Leo con desesperanza una vez más
sobre el conflicto judío palestino que algunos llaman árabe israelí aunque a mí
no me lo parece. Leo, digo, con
desesperanza y con absoluta desconfianza las noticias que se suceden en el día
a día, en el año a año y en el siglo a siglo, porque el conflicto es viejo, muy
viejo, aunque los argumentos y las armas sean de ayer mismo.
Leo con desesperanza porque las
razones, los argumentos, la apropiación de La Razón que ambos bandos, o ambas
bandas que me gusta más para este asunto, exhiben deja poco lugar a la
esperanza. Y hablo de poco lugar por
dejar algún resquicio que en realidad no veo.
Y hablo de desconfianza porque
todas las noticias que me llegan tienen sesgo. No hay ni una sola referencia,
escrita en periódicos o en foros sociales, que no lleve la carga del partidismo
claramente marcada, nunca mejor dicho, a fuego y sangre. Y si ni siquiera los
que están fuera de la primera línea de combate son capaces de levantar el arma
y reflexionar sobre la fiabilidad de su trinchera, ¿qué podemos esperar de los
que están en la línea de fuego?
Como todo ser humano en toda
cuestión tengo mis simpatías y, siendo consciente de ello, todos los argumentos
hacia el lado más, para mí, simpático me resultan sospechosos e intento
tamizarlos con gran escrupulosidad, pero, y me asombro al confesarlo, soy
humano. Así que consciente de ello no voy a dar argumentos porque ignoro si fue
antes el huevo o la gallina, es más, ignoro absolutamente quién es el huevo y
quién la gallina.
Pero una cosa si tengo clara,
mientras existan los radicales ortodoxos judíos y los radicales islamistas
palestinos, ambos embozados en un decorado político-territorial en el que
volcar sus verdaderos odios históricos que ni son políticos ni son religiosos,
o, yendo más allá, mientras haya poderosos y oprimidos, ricos y pobres,
simpáticos y antipáticos, ocupantes y ocupados, libres y confinados, mientras
haya unos y haya otros y no se consiga que haya ambos dispuestos a reconocer
que en ambos caben todos y ninguno tiene ni más derechos ni menos, este
conflicto, como cualquier otro, no será distinto de una pelea infantil en el
parque.
“Mamá, mamá, Pepito me ha
pegado”, “es que él me ha tirado el bocadillo”, “porque me llamó tonto”, “claro
y tú…” y así hasta el infinito.
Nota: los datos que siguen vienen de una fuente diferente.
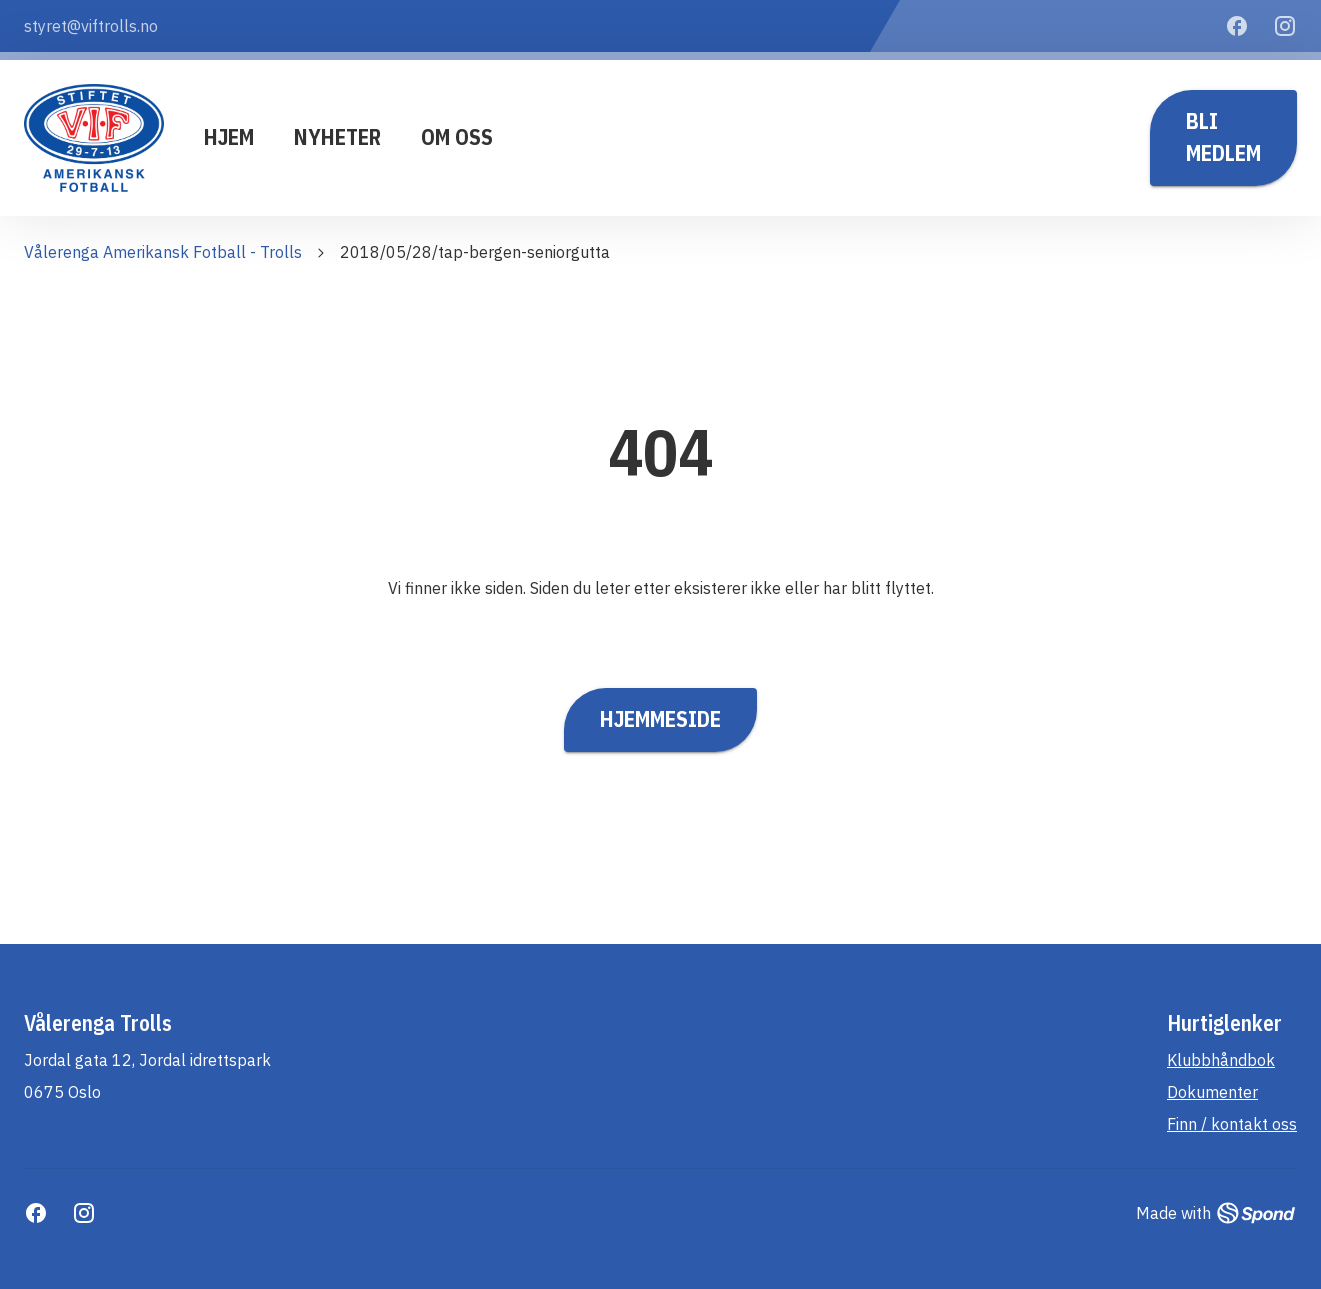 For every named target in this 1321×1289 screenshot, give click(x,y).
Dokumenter (1212, 1092)
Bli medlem (1223, 138)
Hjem (229, 137)
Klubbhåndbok (1221, 1060)
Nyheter (337, 137)
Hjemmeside (660, 720)
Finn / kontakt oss (1232, 1124)
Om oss (457, 137)
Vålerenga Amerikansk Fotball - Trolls (163, 252) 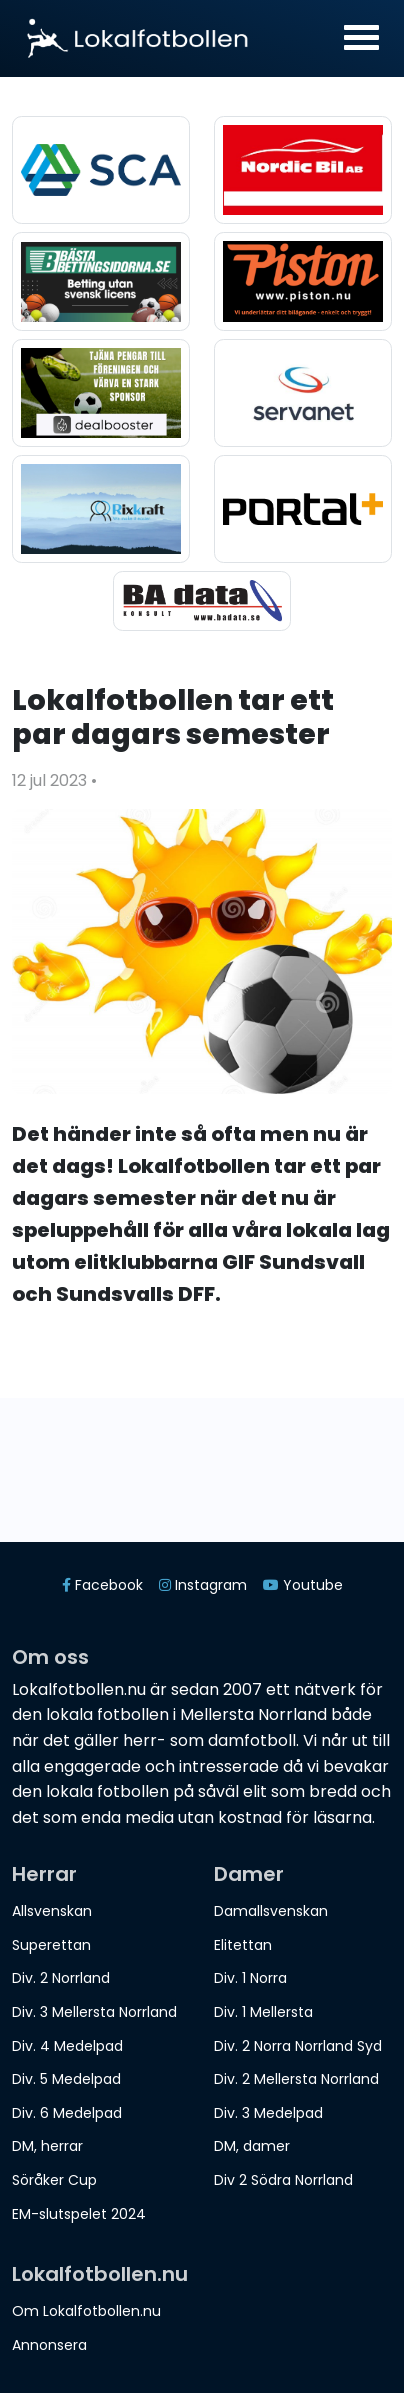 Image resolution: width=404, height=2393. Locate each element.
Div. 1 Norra (250, 1978)
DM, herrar (47, 2146)
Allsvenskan (52, 1911)
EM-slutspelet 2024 (79, 2214)
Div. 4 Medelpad (67, 2046)
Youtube (303, 1585)
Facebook (102, 1585)
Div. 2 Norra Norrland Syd (298, 2046)
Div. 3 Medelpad (268, 2113)
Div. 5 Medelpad (66, 2079)
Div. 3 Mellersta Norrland (94, 2012)
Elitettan (243, 1945)
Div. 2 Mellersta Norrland (296, 2079)
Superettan (51, 1945)
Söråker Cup (54, 2180)
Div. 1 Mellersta (263, 2012)
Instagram (203, 1585)
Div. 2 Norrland (61, 1978)
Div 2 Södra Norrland (283, 2180)
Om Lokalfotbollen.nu (86, 2311)
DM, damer (252, 2146)
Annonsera (49, 2345)
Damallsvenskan (271, 1911)
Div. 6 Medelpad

Durante la pelea unos que pasaban por allí
harán hincapié en la huella del tortazo en la cara de Juanito en tanto otros se
explayarán en las imágenes descarnadas de la mortadela del bocadillo de Pepito
esparcida por la tierra del parque. Y mientras tanto los niños seguirán
desgranando los sucesivos agravios, eso sí, en este caso, con armas que matan a
decenas de personas, incluidos otros niños.